In late 2015 I traveled to Burlington and Montpelier, Vermont, to report on a heartening development: though Gannett had hollowed out the state’s major daily, the Burlington Free Press, several other news organizations had arisen to fill the gap.

VT Digger, a nonprofit website, and Vermont Public Radio were expanding. And towering above all was Seven Days, a thick alt-weekly with a vibrant website. As someone who had worked for many years at The Boston Phoenix, which closed in 2013, I was agog at the size of the staff and the number of ads.

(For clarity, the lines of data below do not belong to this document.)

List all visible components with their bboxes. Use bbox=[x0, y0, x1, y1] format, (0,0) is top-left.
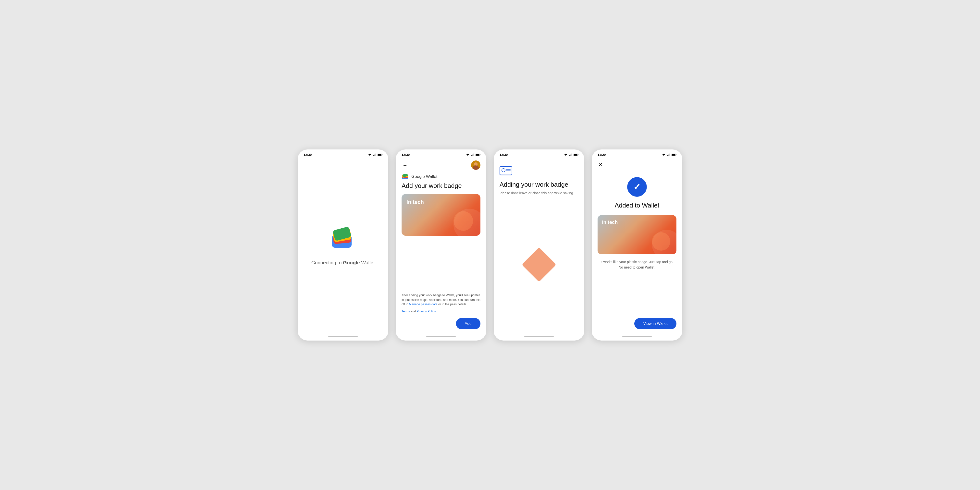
view-button-container: View in Wallet bbox=[598, 318, 676, 334]
svg-point-37 bbox=[502, 169, 505, 172]
privacy-link[interactable]: Privacy Policy bbox=[417, 310, 436, 313]
status-bar-2: 12:30 bbox=[396, 150, 486, 159]
diamond-container bbox=[500, 195, 578, 334]
google-wallet-mini-icon bbox=[402, 174, 409, 180]
screen4-header: ✕ bbox=[598, 159, 676, 172]
home-indicator-3 bbox=[524, 336, 554, 337]
svg-point-0 bbox=[369, 156, 370, 156]
svg-rect-29 bbox=[569, 155, 570, 156]
badge-card: Initech bbox=[402, 194, 480, 236]
screen2-title: Add your work badge bbox=[402, 182, 480, 189]
svg-rect-30 bbox=[570, 154, 571, 156]
svg-rect-43 bbox=[668, 154, 669, 156]
close-button[interactable]: ✕ bbox=[598, 161, 604, 168]
home-indicator-1 bbox=[328, 336, 358, 337]
connecting-suffix: Wallet bbox=[360, 260, 375, 265]
phone-screen-2: 12:30 bbox=[396, 150, 486, 340]
screen2-padded: ← Google Walle bbox=[396, 159, 486, 334]
back-button[interactable]: ← bbox=[402, 161, 409, 169]
badge-deco-circle2 bbox=[453, 211, 473, 231]
svg-rect-32 bbox=[571, 153, 572, 156]
svg-point-23 bbox=[474, 162, 477, 165]
svg-rect-35 bbox=[578, 154, 578, 155]
screen2-bottom: After adding your work badge to Wallet, … bbox=[402, 293, 480, 334]
added-description: It works like your plastic badge. Just t… bbox=[600, 259, 673, 270]
svg-rect-42 bbox=[668, 154, 668, 156]
user-avatar[interactable] bbox=[471, 161, 480, 170]
svg-rect-6 bbox=[378, 154, 381, 155]
screen4-title: Added to Wallet bbox=[615, 202, 660, 209]
wifi-icon-3 bbox=[564, 153, 568, 156]
svg-rect-18 bbox=[476, 154, 479, 155]
loading-diamond bbox=[522, 247, 556, 282]
home-indicator-4 bbox=[622, 336, 652, 337]
manage-passes-link[interactable]: Manage passes data bbox=[409, 302, 438, 306]
status-bar-1: 12:30 bbox=[298, 150, 388, 159]
svg-rect-41 bbox=[667, 155, 668, 156]
screen2-header: ← bbox=[402, 159, 480, 174]
svg-rect-46 bbox=[672, 154, 675, 155]
phone-screen-1: 12:30 bbox=[298, 150, 388, 340]
battery-icon bbox=[377, 153, 382, 156]
svg-rect-15 bbox=[473, 154, 473, 156]
time-4: 11:29 bbox=[598, 153, 606, 157]
status-icons-2 bbox=[466, 153, 480, 156]
badge-card-small: Initech bbox=[598, 215, 676, 254]
badge-company-small: Initech bbox=[602, 220, 618, 225]
signal-icon bbox=[373, 153, 376, 156]
screen3-title: Adding your work badge bbox=[500, 181, 578, 189]
success-circle: ✓ bbox=[627, 177, 647, 197]
screen1-content: Connecting to Google Wallet bbox=[298, 159, 388, 334]
battery-icon-4 bbox=[671, 153, 676, 156]
svg-rect-4 bbox=[375, 153, 376, 156]
connecting-center: Connecting to Google Wallet bbox=[304, 159, 382, 334]
svg-rect-44 bbox=[670, 153, 670, 156]
status-bar-3: 12:30 bbox=[494, 150, 584, 159]
svg-rect-19 bbox=[480, 154, 480, 155]
id-card-svg bbox=[500, 166, 512, 176]
signal-icon-3 bbox=[569, 153, 572, 156]
brand-row: Google Wallet bbox=[402, 174, 480, 180]
screen4-padded: ✕ ✓ Added to Wallet Initech It works lik… bbox=[592, 159, 682, 334]
wifi-icon bbox=[368, 153, 372, 156]
screen3-subtitle: Please don't leave or close this app whi… bbox=[500, 191, 578, 195]
svg-rect-7 bbox=[382, 154, 382, 155]
screen3-content: Adding your work badge Please don't leav… bbox=[500, 159, 578, 334]
add-button[interactable]: Add bbox=[456, 318, 480, 329]
svg-rect-34 bbox=[574, 154, 577, 155]
time-2: 12:30 bbox=[402, 153, 410, 157]
svg-point-28 bbox=[565, 156, 566, 156]
status-icons-3 bbox=[564, 153, 578, 156]
svg-rect-2 bbox=[374, 154, 375, 156]
status-bar-4: 11:29 bbox=[592, 150, 682, 159]
brand-name: Google Wallet bbox=[411, 174, 438, 179]
check-icon: ✓ bbox=[633, 182, 641, 192]
svg-rect-3 bbox=[375, 154, 375, 156]
info-text-after: or in the pass details. bbox=[438, 302, 467, 306]
screen4-content: ✓ Added to Wallet Initech It works like … bbox=[598, 172, 676, 334]
battery-icon-3 bbox=[574, 153, 578, 156]
info-text: After adding your work badge to Wallet, … bbox=[402, 293, 480, 307]
signal-icon-2 bbox=[471, 153, 474, 156]
terms-middle: and bbox=[410, 310, 417, 313]
svg-rect-47 bbox=[676, 154, 676, 155]
time-1: 12:30 bbox=[304, 153, 312, 157]
svg-rect-1 bbox=[373, 155, 374, 156]
wifi-icon-2 bbox=[466, 153, 470, 156]
svg-rect-16 bbox=[474, 153, 474, 156]
time-3: 12:30 bbox=[500, 153, 508, 157]
svg-point-40 bbox=[663, 156, 664, 156]
terms-link[interactable]: Terms bbox=[402, 310, 410, 313]
screens-container: 12:30 bbox=[298, 150, 682, 340]
phone-screen-3: 12:30 bbox=[494, 150, 584, 340]
view-in-wallet-button[interactable]: View in Wallet bbox=[634, 318, 676, 329]
wallet-icon-large bbox=[331, 227, 355, 250]
badge-deco-s2 bbox=[652, 232, 670, 251]
connecting-text: Connecting to Google Wallet bbox=[312, 260, 375, 266]
add-button-container: Add bbox=[402, 318, 480, 329]
signal-icon-4 bbox=[667, 153, 670, 156]
svg-rect-13 bbox=[471, 155, 472, 156]
battery-icon-2 bbox=[476, 153, 480, 156]
connecting-prefix: Connecting to bbox=[312, 260, 343, 265]
home-indicator-2 bbox=[426, 336, 456, 337]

Somehow, Seven Days had become the largest news organization in the Burlington area. And it was turning a profit. As Paula Routly, the publisher, co-editor and co-owner told me in an interview for my book “The Return of the Moguls,” the paper had never lost money since its founding in 1995. She explained:

When the recession hit, we invested. That’s when we ramped up in news. And that is when the Free Press visibly diminished. They just made different business decisions. “Let’s make it smaller, let’s lay people off.” That’s where I think they made their mistake.

So it was great to see Seven Days get prominent mention by The Daily Beast in a round-up of alt-weeklies that are somehow surviving despite the pandemic and the recession. Sophia June reports in The Daily Beast on four — Seven Days, the Cleveland Scene, The Stranger of Seattle and The Austin Chronicle. According to June, Seven Days was able to reverse the cuts that it had made within six weeks, suggesting that the newspaper apocalypse that seemed to be upon us in the early days of the shutdown didn’t quite come to pass. Here’s a key excerpt:

The paper had to stop hosting events and printing several of their guides, but they reached out to businesses like the Department of Health, a local hospital, and banks to find new advertisers. They pitched new guides, including a travel guide for the Vermont Department of Tourism, encouraging safe travel in the state. They were also able to keep revenue-generators like monthly parenting and real-estate inserts.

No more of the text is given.